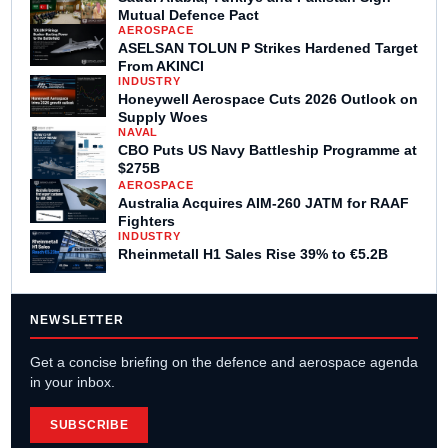
Mutual Defence Pact
AEROSPACE
ASELSAN TOLUN P Strikes Hardened Target
From AKINCI
INDUSTRY
Honeywell Aerospace Cuts 2026 Outlook on
Supply Woes
NAVAL
CBO Puts US Navy Battleship Programme at
$275B
AEROSPACE
Australia Acquires AIM-260 JATM for RAAF
Fighters
INDUSTRY
Rheinmetall H1 Sales Rise 39% to €5.2B
NEWSLETTER
Get a concise briefing on the defence and aerospace agenda
in your inbox.
SUBSCRIBE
::::
● Exercise brief:
Everything in the records above must be repeated exactly, apart from the pictures.

● Expected output:
Mutual Defence Pact
AEROSPACE
ASELSAN TOLUN P Strikes Hardened Target
From AKINCI
INDUSTRY
Honeywell Aerospace Cuts 2026 Outlook on
Supply Woes
NAVAL
CBO Puts US Navy Battleship Programme at
$275B
AEROSPACE
Australia Acquires AIM-260 JATM for RAAF
Fighters
INDUSTRY
Rheinmetall H1 Sales Rise 39% to €5.2B
NEWSLETTER
Get a concise briefing on the defence and aerospace agenda
in your inbox.
SUBSCRIBE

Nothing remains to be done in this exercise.